Last night I gave myself the gift of finally finishing TV’s The Handmaid’s Tale, which, despite its frustrating offness about race and its Girl with the Dragon Tattooism, entertained and evoked. Still, I was relieved to see the finale and move on to less passively torturey entertainments.
So when the R. Kelly story broke–or rather, when the latest in a multi-decades-long string of R. Kelly pedophile/abuser stories broke, I was already dwelling on assholes using religion to justify structural domination of women, people of color, and gender/sex minorities.
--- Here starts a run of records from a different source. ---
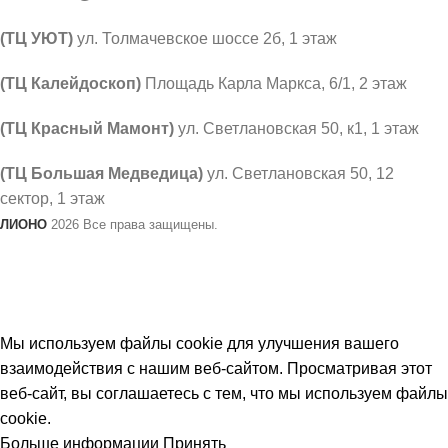
(ТЦ УЮТ)
ул. Толмачевское шоссе 2б, 1 этаж
​(​ТЦ Калейдоскоп)
Площадь Карла Маркса, 6/1, 2 этаж
(ТЦ Красный Мамонт)
ул. Светлановская 50, к1, 1 этаж
(ТЦ Большая Медведица)
ул. Светлановская 50, ​12
сектор, 1 этаж
ЛИОНО
2026 Все права защищены.
В связи с не стабильным курсом валют, цены на товар
могут меняться. Просим уточнять актуальность
цен у продавцов.
Мы используем файлы cookie для улучшения вашего
взаимодействия с нашим веб-сайтом. Просматривая этот
веб-сайт, вы соглашаетесь с тем, что мы используем файлы
cookie.
Больше информации
Принять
And while a woman’s grieving parents, not the reporter, likened Kelly’s abuse to a “cult,” Buzzfeed should have chosen a different headline. Because Kelly’s “cult” is really just garden variety domestic abuse, made more exotic by his wealth and fame. Calling it a “cult” frames him and his victims as mentally ill, as “crackpot,” as deluded by manipulative narratives of bogus spirituality. Calling it a “cult” masks a dude who simply wants to control women and is wealthy, famous, and experienced enough to do so on a larger-than-usual scale.
If one of the women involved says “Nope, it’s not a cult, I’m fine,” that doesn’t mean she’s “brainwashed.” It means she’s probably like any other victim of domestic violence, protecting her abuser so she can protect herself.
And when the FBI says nope, it’s consensual, why the fuck aren’t they pursuing this as a domestic violence case? With published reports of physical punishments of women who defy Kelly’s elaborate, restrictive rules? How can investigators trust a victim of violence to speak as if from a reality in which she will not be punished for speaking?
Gilead (book): not a cult.
Gilead (TV show): not a cult.
R. Kelly’s entourage: not a cult.
Fox News: not a cult.
A charismatic person subjugating multiple people under the guise of religion/fame/politics: still not a cult.
People are beautifully complex and can believe many wackadoo ideas. But these ideas are developed in a society that makes yachtloads of money from violence against women–in media, in private domestic spaces, in public policies. From TV shows and films that depict violence against women so graphically that any intended feminist critical content is drowned in blood. Our society systematically, routinely devalues black women and girls such that we can’t even see what is happening to the women in Kelly’s orbit.
We are Gilead. We are the women in R Kelly’s houses. And we are R Kelly.